WHAT IS BEING ASKED →
Every line in the material below that includes "Singapore" should be copied.

DATA PROVIDED →

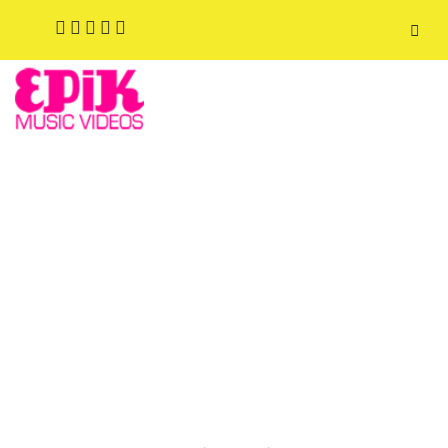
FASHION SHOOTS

* * *

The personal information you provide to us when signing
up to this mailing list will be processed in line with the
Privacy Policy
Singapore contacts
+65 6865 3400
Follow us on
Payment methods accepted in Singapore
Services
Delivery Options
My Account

...

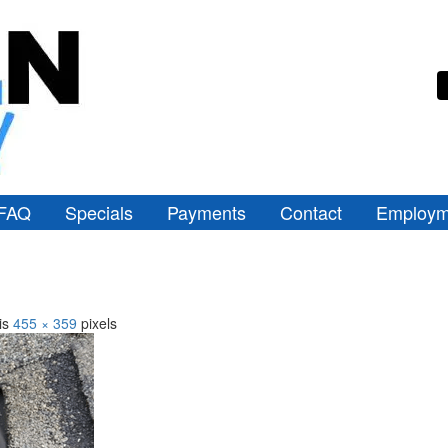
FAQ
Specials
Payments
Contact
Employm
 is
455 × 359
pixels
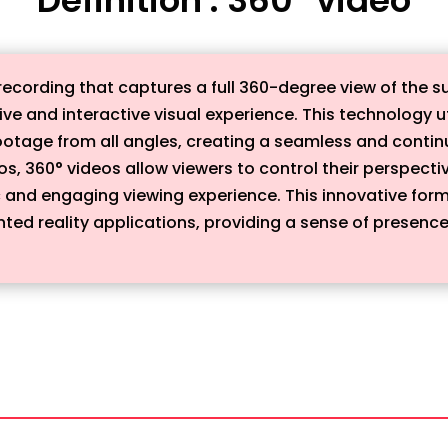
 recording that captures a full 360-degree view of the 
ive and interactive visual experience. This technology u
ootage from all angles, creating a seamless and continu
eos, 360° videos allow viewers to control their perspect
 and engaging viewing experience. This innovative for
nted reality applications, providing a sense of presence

RESPONSE →
Singapore contacts
Payment methods accepted in Singapore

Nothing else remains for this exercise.